By my count, we have four new covers to talk about: the Dap-Kings’ I Learned the Hard Way, Hole’s Nobody’s Daughter, Monáe’s soon-to-be-released The ArchAndroid, and Aguilera’s Bionic. As I want to write proper reviews for the first three titles, I figured today’s post could be on D*Face‘s cover art for Bionic, which doesn’t come out until June. I’ll admit that I’m pretty nervous that I don’t see Santigold, M.I.A., and Le Tigre listed as producers on the album’s Wiki entry. While I do note Ladytron, I’ll also point out that it’s the dudes in the band who worked with her. The lead single “Not Myself Tonight,” has been released and I like it even if it’s slipping on the charts. The Hype Williams-directed video is set to premiere on Vevo tomorrow, though you can look at snippets and stills from the singer’s Web site. The cover was revealed last month and to whet our appetites, I thought we could briefly look at it.
Cover to Bionic (RCA, 2010); image courtesy of wikimedia.org
Haters can say that the lead single is derivative, but that’s one hell of a cover. Admittedly, the critique is pretty close to the surface: the cover shows the obscured constructedness of pop stars, the technological interventions on their voices and bodies, and the potential disembodiment of normative and subservient female glamor. I’d also bring up Richard Dyer’s call in White to make whiteness strange. It also seems to recall Daft Punk’s politically dire and underrated Human After All and the corporate shills and politicians in They Live.

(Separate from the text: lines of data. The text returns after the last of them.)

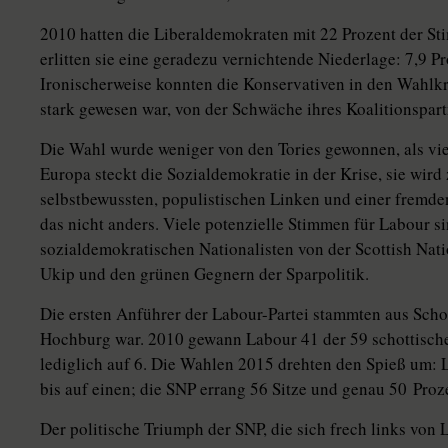
2010 hatten die Liberaldemokraten mit 22 Prozent der St
erlitten sie eine geradezu vernichtende Niederlage: 7,9 P
Ironischerweise konnten die Konservativen in den Wahlkr
stark gewesen war, von der Schwäche ihres Koalitionspartn
Die Wahl wurde weniger von den Tories gewonnen, als vie
Europa steckt die Sozialdemokratie in der Krise, sie wir
selbstbewussten, populistischen Linken und einer fremden
das nicht anders. Viele potenzielle Stimmen für Labour 
sozialdemokratischen Nationalisten von der Scottish Nati
Ukip und den grünen Gegnern der Sparpolitik.
Die ersten Anführer der Labour-Partei stammten aus Scho
Hochburg war. 2010 gewann Labour 41 der 59 schottisch
lediglich auf 6. Die Wahlen 2015 drehten den Spieß um: L
bis auf einen; die SNP errang 56 Sitze und genau 50 Pro
Der politische Triumph der SNP, die sich frech links von L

Still from "They Live"; image courtesy of movingimagesource.us
As I mentioned in my review of Badu’s new album linked above, the cyborg — and the cyborg as doll — is a racially fraught cultural figure that black women have channeled in their work, particularly Missy Elliott and Lil Kim. I’d add Monáe and Nicki Minaj (channeling Kim) to that list.
Nicki Minaj, in doll form; image courtesy of rightonmag.com
I’d also point out that Björk and Chris Cunningham challenged the racial and sexual connotations of the cyborg in the music video for “All Is Full Of Love.”
Twin cyborg Björks making out; image courtesy of bjork.com
I’m not convinced that Aguilera has done anything new here, but continue to be interested with whom and what she chooses to align.
So, I’m going to bend a rule tonight in the service of addressing (and hopefully discussing) larger issues with race and gender: talk about a dude’s work. But I’ve been sitting on my hands for a while thinking about the music videos that will be the focus of this post and how they depict people of color, specifically black women, so let’s get to it.
Eric Wareheim, for those who may not know, is the “Eric” of Adult Swim staple Tim and Eric Awesome Show, Great Job! It’s a highly irreverent, deliberately low-budget and ugly-looking sketch comedy show that might not even call itself as such. It’s also really funny. For further reading on the subject, I suggest my friend Evan’s great job Flow column. I’ll also point you in the direction of Jeff Sconce’s piece on recurring characters The Beaver Boys, a piece Evan also cites.
But Wareheim also directs music videos, usually bringing his lo-fi, ironic, discomforting approach to these projects. Two such clips make me really uncomfortable (these clips are NSFW).
The first video is Major Lazer’s “Pon De Floor,” which came out earlier this summer. Admittedly, I know very little about whether or not the sexually graphic nature of the dancing is in any way a reflection of the culture and the personnel who put this together (Diplo and Switch of Major Lazer recorded their debut, Guns Don’t Kill People . . . Lazers Do in Jamaica; this is also where guest rapper Vybz Kartel comes from). But I feel oogy about the unveiled metaphor of dance as sex, what it might mean to have black (heterosexually coupled) bodies as spectacle, how those bodies are depicted and objectified, what staid notions about black female sexuality might be enforced, and what sex positions are privileged (lots of doggy-style). Add to this the lo-fi, day-glo excess of the video’s environment and the music video seems to be endorsing racist notions of primitivism, social immobility, and sexual insatiability.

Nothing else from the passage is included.